Through the Sustainable Development Challenge Grant program, EPA also intends to further the vision and goals of the President’s Council on Sustainable Development (PCSD), created in 1993 by President Clinton. EPA is coordinating existing urban environmental programs within the Agency and with other federal, state and local agencies. The President charged the Council, composed of corporate, government, and non-profit representatives, to find ways to “bring people together to meet the needs of the present without jeopardizing the future.”
To kick off the Treasure Valley Partnership, they received two grants:
- The Partnership was awarded a $510,000 grant from the FHWA for the development of a regional approach to growth issues and preservation of our quality of life
- The Partnership received a grant award of $250,000 to improve energy efficiency in city and county owned buildings.
On the current website of the Treasure Valley Partnership, it says that the first grant was:
“to work with Idaho Smart Growth and COMPASS to develop alternative land use and transportation patterns in the valley.”
The grant was for the Transportation and Community System Preservation Act (TCSP) which was a program included under the Transportation Equity Act for the 21st Century (TEA-21), Public Law 105-178, Title 1, Section 2221.
The name of the project that the grant paid for was the Treasure Valley Futures: Alternative Choices for the American West. In plain language, the grant was for community organizing. One of the demonstration projects that the grant paid for was for the students of the University of Idaho to design a community using the small farm town of Star, Idaho as their project.
I have written a lot about Star, Idaho over the years trying to piece together what happened there because it was a location for the subprime mortgage meltdown because they built houses for which there was no market; where there was no infrastructure; because there was a lot of grant funding and the end goal of all of it was to get a cross jurisdictional land use planning agreement to enable a commission for central economic planning of the region above the elected representative government based in law of the land.
The story about Star and the regional land use and economic planning could be a case study for political scientists in the failure of socialist economic planning and the success of socialist movement building – organizing useful and youthful idiots toward conversion to a socialist system of governance committing sedition in the process.
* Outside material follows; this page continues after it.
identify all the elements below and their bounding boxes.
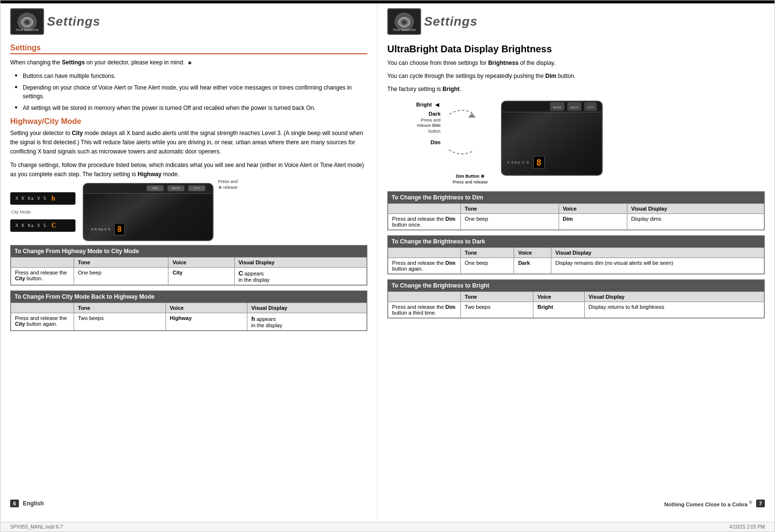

What happened in Star and in Ada and Canyon Counties is not a unique situation. It happened all over the country. The administrative agencies of the federal government coordinated the programs and the funding to incentivize regionalism and Agenda 21 structurally weakening the bonds of our Constitutionally land-based system of government. Maybe someday someone will take all of the pieces of the story and put them together to tell how the globalists went about re-organizing us right out of our government setting us up for the collapse of the nation-state.